— WHAT THE TASK REQUIRES —
The answer must be every line of the data that holds the word "from".

— PROVIDED RECORDS —
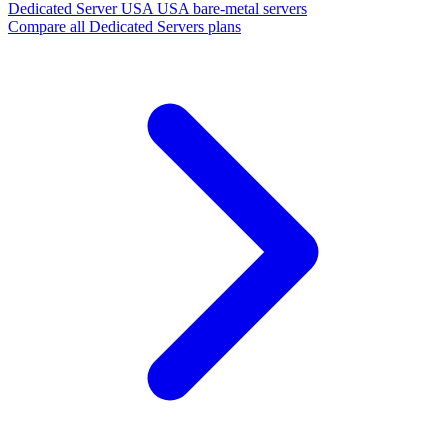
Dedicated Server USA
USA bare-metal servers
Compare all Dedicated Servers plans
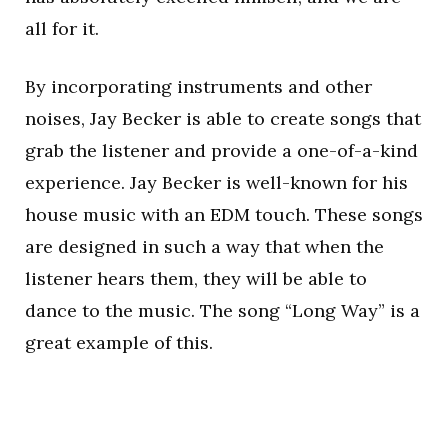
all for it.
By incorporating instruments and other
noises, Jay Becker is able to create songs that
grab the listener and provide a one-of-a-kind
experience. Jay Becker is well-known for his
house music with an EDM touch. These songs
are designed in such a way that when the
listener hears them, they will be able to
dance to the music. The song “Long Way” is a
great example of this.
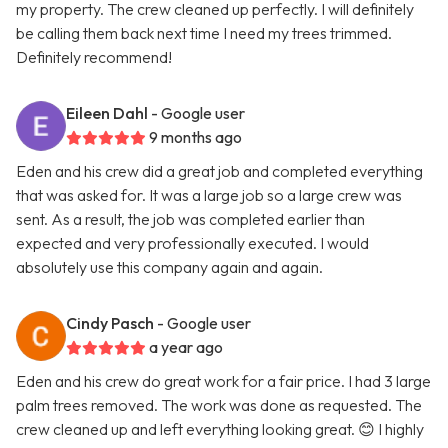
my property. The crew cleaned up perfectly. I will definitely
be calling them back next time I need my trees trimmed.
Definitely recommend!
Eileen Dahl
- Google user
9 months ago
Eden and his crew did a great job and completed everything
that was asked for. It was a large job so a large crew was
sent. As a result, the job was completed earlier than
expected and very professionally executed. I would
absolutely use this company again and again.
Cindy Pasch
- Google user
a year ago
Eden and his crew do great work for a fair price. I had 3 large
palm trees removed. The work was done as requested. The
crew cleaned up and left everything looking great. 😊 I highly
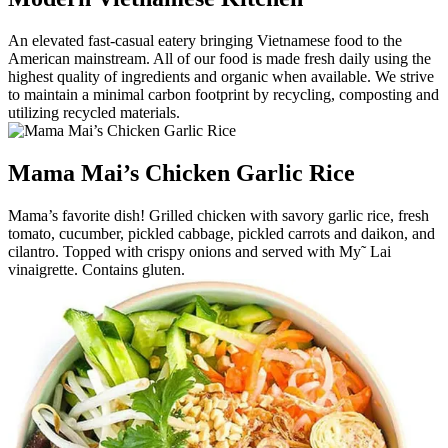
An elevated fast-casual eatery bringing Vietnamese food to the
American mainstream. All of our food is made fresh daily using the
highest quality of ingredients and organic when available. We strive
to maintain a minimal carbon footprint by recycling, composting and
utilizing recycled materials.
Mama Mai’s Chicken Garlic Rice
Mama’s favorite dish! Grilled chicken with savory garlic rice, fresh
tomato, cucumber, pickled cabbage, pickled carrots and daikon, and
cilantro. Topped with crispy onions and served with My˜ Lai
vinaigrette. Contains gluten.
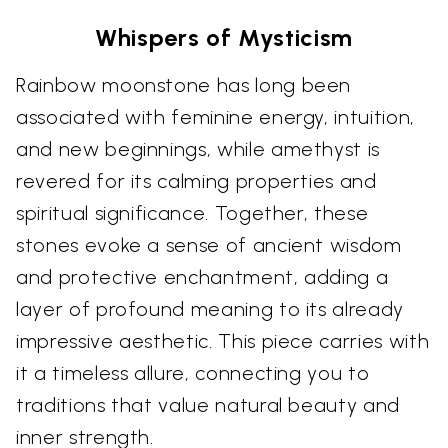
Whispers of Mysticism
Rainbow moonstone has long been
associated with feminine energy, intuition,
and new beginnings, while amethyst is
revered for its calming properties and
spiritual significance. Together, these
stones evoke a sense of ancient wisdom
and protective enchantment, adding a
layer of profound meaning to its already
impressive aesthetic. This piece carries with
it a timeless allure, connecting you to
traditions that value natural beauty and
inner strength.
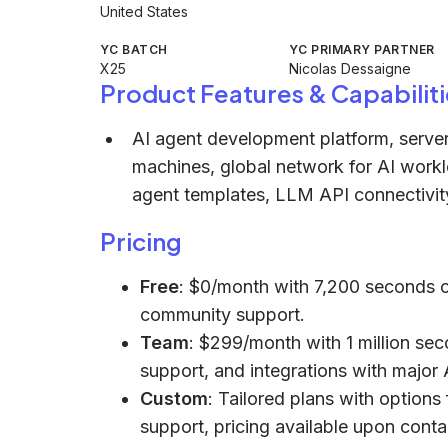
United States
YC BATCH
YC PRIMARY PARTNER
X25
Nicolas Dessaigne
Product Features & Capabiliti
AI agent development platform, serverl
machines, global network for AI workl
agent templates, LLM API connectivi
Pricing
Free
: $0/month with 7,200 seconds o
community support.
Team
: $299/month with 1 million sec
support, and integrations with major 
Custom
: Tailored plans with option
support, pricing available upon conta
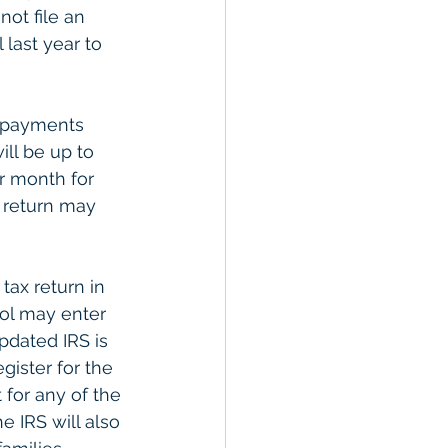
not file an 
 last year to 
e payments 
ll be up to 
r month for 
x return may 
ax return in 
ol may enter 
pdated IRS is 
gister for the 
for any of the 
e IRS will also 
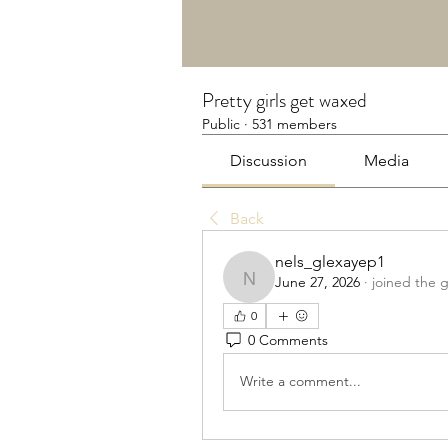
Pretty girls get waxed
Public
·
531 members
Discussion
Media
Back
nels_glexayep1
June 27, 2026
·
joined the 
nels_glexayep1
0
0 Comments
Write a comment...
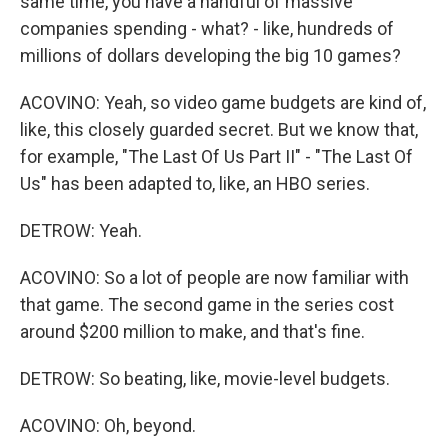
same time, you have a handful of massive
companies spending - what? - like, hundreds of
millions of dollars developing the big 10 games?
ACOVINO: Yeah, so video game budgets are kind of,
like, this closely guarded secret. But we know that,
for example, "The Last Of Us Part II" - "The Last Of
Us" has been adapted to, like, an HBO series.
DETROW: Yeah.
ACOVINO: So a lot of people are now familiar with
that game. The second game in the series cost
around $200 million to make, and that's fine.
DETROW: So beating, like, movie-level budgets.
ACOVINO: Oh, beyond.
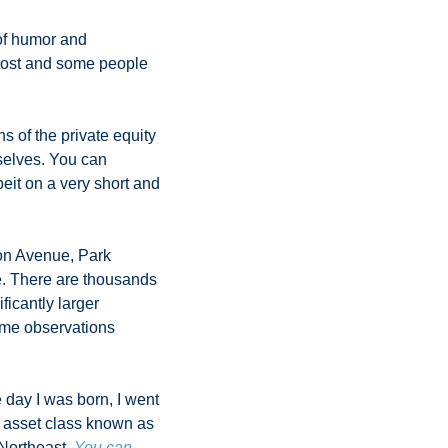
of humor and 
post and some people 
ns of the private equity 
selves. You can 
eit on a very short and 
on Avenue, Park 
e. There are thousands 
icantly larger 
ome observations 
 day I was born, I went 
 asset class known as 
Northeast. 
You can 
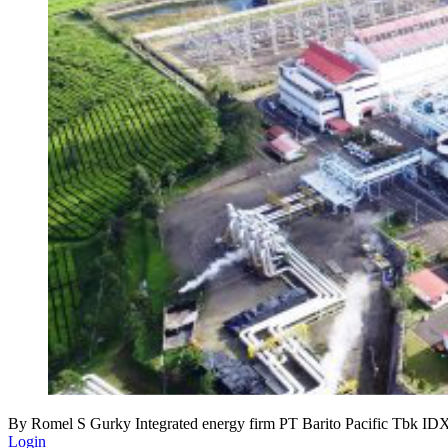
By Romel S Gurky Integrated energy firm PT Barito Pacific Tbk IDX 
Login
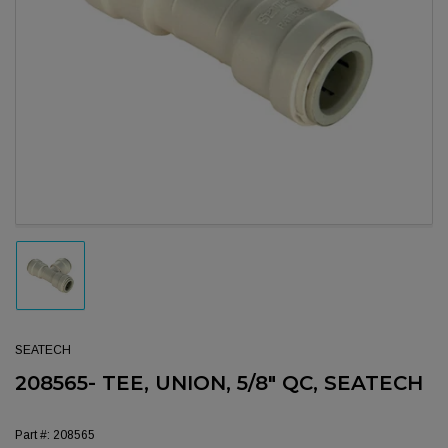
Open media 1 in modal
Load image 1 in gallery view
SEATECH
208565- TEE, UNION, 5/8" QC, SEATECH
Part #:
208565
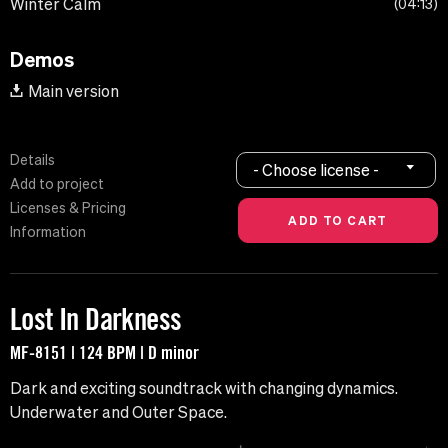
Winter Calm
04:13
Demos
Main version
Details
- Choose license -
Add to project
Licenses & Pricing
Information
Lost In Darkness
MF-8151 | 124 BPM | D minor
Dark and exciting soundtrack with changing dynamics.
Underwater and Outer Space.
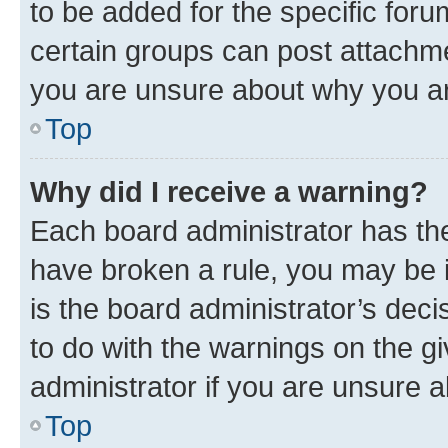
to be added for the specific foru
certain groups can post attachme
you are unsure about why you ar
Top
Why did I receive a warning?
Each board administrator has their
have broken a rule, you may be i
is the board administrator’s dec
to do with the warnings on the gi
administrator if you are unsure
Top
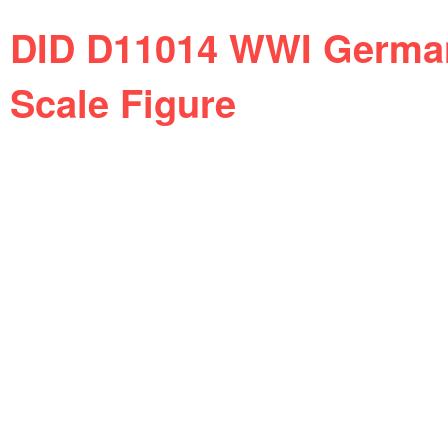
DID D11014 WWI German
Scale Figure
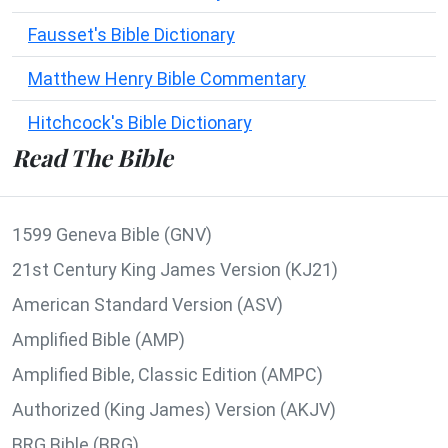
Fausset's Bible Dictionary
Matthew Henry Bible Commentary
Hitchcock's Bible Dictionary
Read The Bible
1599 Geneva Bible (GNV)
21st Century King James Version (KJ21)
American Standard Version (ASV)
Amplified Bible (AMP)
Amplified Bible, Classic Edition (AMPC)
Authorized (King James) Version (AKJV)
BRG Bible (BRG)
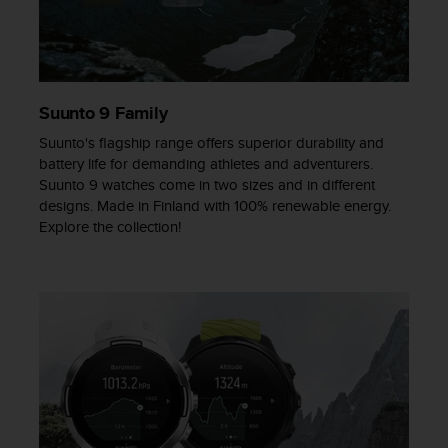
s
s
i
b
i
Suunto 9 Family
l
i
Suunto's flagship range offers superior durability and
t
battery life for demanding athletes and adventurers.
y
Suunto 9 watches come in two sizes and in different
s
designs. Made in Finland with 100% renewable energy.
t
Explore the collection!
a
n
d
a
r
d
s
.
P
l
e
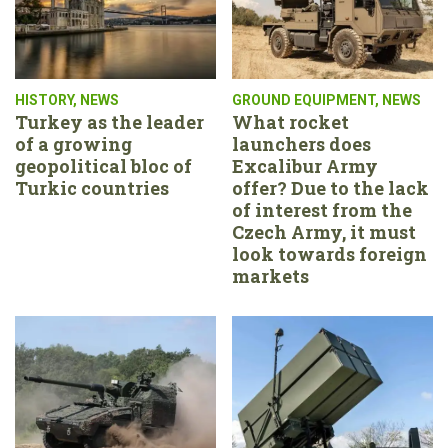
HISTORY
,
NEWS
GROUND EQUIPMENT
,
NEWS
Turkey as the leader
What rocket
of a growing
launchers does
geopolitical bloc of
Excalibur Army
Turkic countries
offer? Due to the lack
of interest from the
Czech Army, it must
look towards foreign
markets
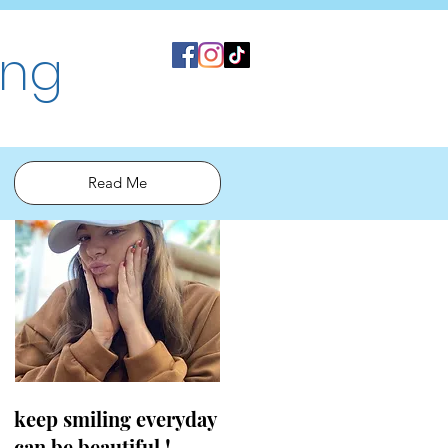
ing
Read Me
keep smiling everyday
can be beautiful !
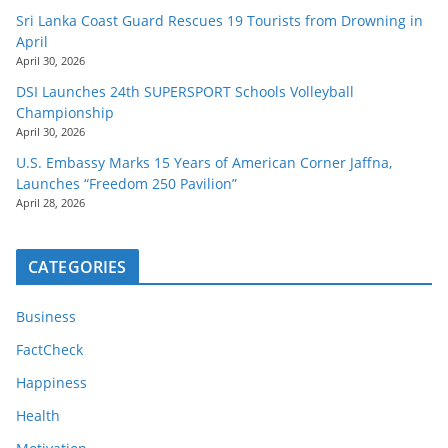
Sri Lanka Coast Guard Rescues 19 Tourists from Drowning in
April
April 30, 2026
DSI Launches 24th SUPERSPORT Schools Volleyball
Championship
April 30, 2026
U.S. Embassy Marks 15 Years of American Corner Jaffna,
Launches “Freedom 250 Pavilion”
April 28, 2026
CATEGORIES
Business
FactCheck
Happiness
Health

— WRITTEN SOLUTION —
of interest from the
Sri Lanka Coast Guard Rescues 19 Tourists from Drowning in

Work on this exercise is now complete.